The regime’s coercive methods are allied with punitive conservative values. Official Chechen ideology is a mix of traditionalism, Sufi Islam and Putinism. The authorities have banned alcohol, enforced dress codes and “moral behavior” for women, supported honor killings and blood feuds, and even closed orphanages as being alien to Chechen culture.
As news reports emerged about the arrests of gay men in the republic, Mr. Kadyrov met with Mr. Putin on April 19. Mr. Kadyrov is said to have complained to the Russian president about the “provocative articles” in the news media on issues he felt “embarrassed” to talk about. This show of coyness and piety no doubt played well with his supporters. Since the news broke, the Chechen leadership has fomented homophobia.
“Some think they are sadists and we are simply another social group that they are terrorizing,” a Chechen gay man told me, “but in fact, it is part of their new ideology of a ‘pure nation.’ ”
By promoting nationalism and traditionalism, Mr. Kadyrov tries to prove to Chechens that their republic now has more autonomy than separatist leaders ever dreamed of; and this justifies his strong pro-Putin position. But his appeal to tradition is self-serving and spurious. Until now, Chechnya never had any record of organized violence against gays.
Behind this facade of stability, Mr. Kadyrov lacks legitimacy, both at home and abroad. Chechnya’s ruling elite has many enemies among the Russian military, which sees Mr. Kadyrov as a separatist who was unduly promoted.
Internal tensions have also increased since 2016. An economic crisis, coupled with the state’s expropriations, has pushed large parts of the population into deprivation. While local critics are dealt with harshly, the growing Chechen diaspora in Europe has mobilized protests.
The security situation is also slipping. Last year, an assassination plot against Mr. Kadyrov was foiled. Casualties resulting from armed clashes between security services and insurgents in Chechnya rose 43 percent last year over 2015. Attacks inspired or claimed by the Islamic State have escalated and become more daring in the past six months.
Mr. Kadyrov and his clique depend entirely on Mr. Putin. It is within the Russian president’s power to halt the violence against gay men, empty the illegal prisons and force an investigation into this crackdown. If Mr. Putin continues to give the Kremlin’s tacit approval to Mr. Kadyrov’s repressions, he is only storing up trouble for the Russian Federation.

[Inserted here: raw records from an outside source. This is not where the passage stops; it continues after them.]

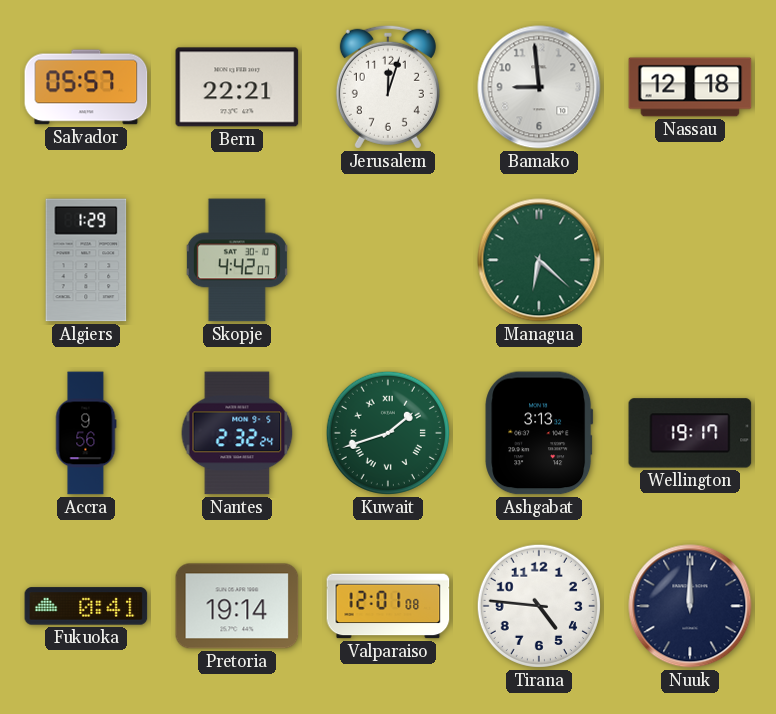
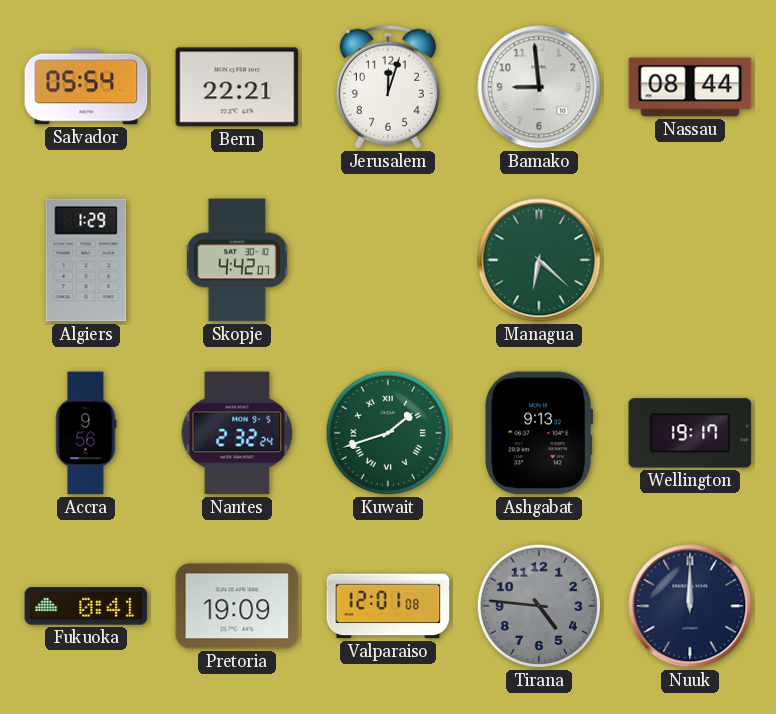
Salvador: 05:57 -> 05:54
Nassau: 12:18 -> 08:44
Ashgabat: 3:13 -> 9:13
Pretoria: 19:14 -> 19:09
Tirana dial: white -> grey
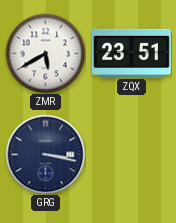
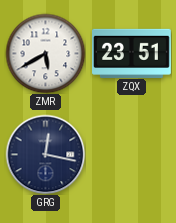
GRG: 3:17 -> 12:17
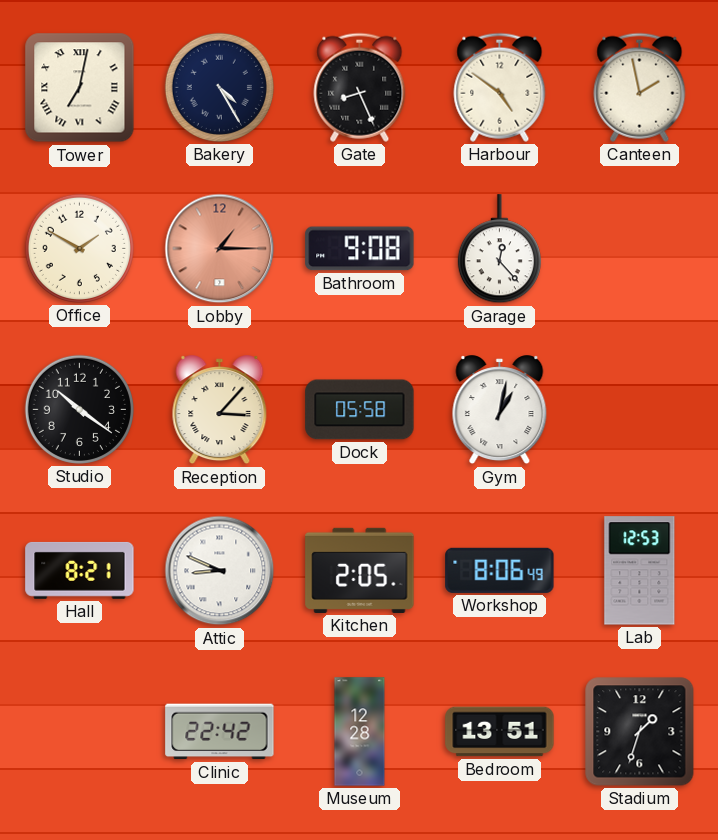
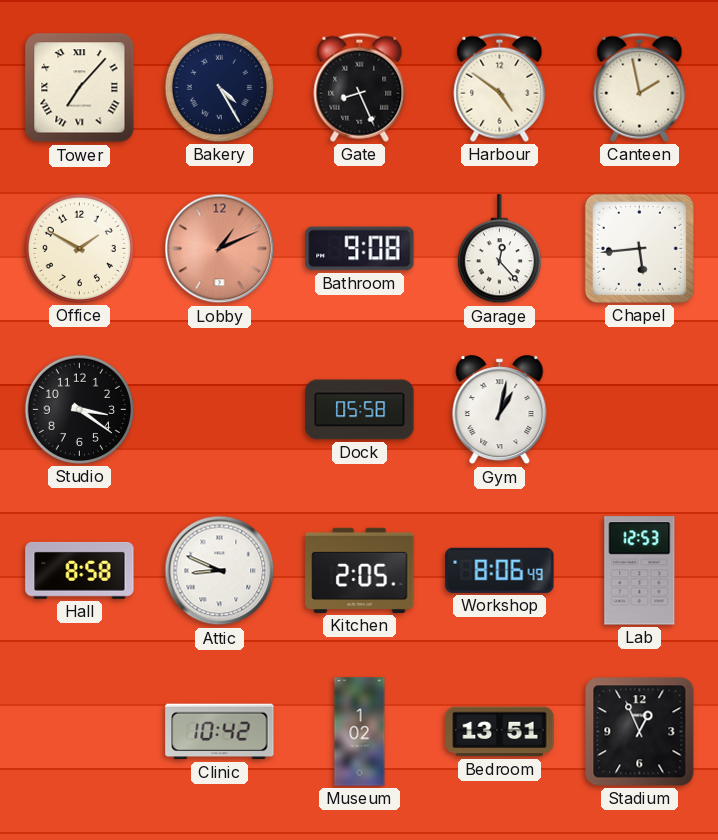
Tower: 7:02 -> 7:07
Lobby: 1:15 -> 1:11
Chapel: none -> 5:44
Studio: 10:21 -> 3:21
Reception: 3:07 -> none
Hall: 8:21 -> 8:58
Clinic: 22:42 -> 10:42
Museum: 12:28 -> 1:02
Stadium: 1:33 -> 12:56
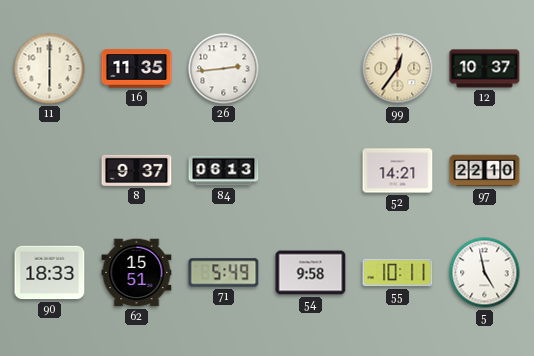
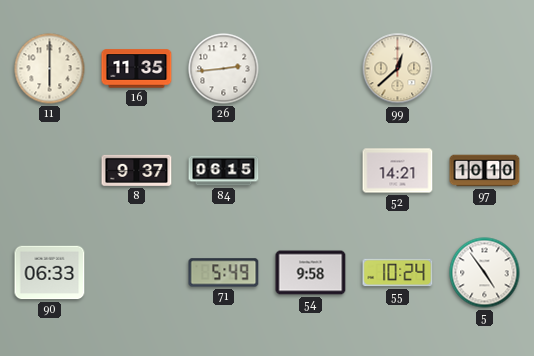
99: 12:36 -> 12:38
12: 10:37 -> none
84: 06:13 -> 06:15
97: 22:10 -> 10:10
90: 18:33 -> 06:33
62: 15:51 -> none
55: 10:11 -> 10:24
5: 4:58 -> 4:54
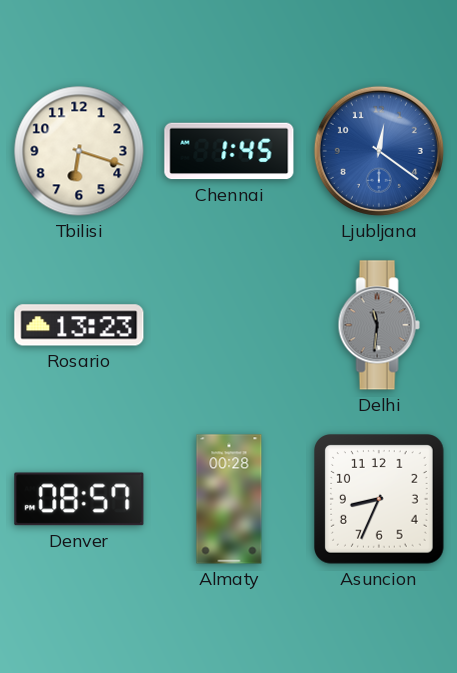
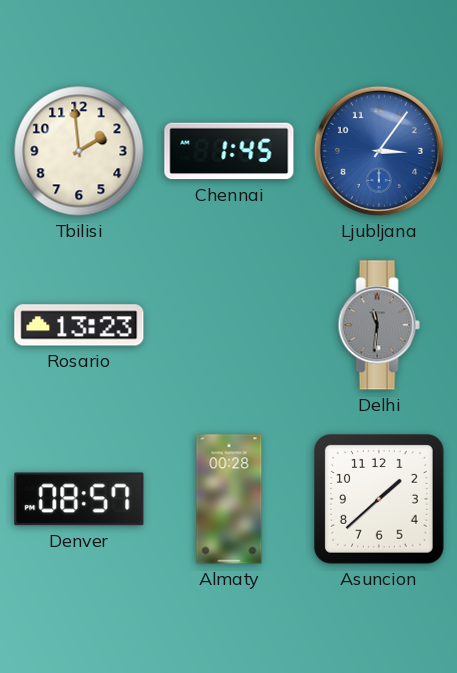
Tbilisi: 6:18 -> 1:59
Ljubljana: 12:21 -> 3:06
Asuncion: 8:34 -> 1:38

The Chechen conflict has not been resolved but merely contained by brute force and a personal bond between the two leaders. In the long run, such an unstable situation makes a deadly new conflict in Chechnya almost inevitable.
Ekaterina Sokirianskaia is the project director for Russia and the North Caucasus at International Crisis Group, an independent conflict prevention organization.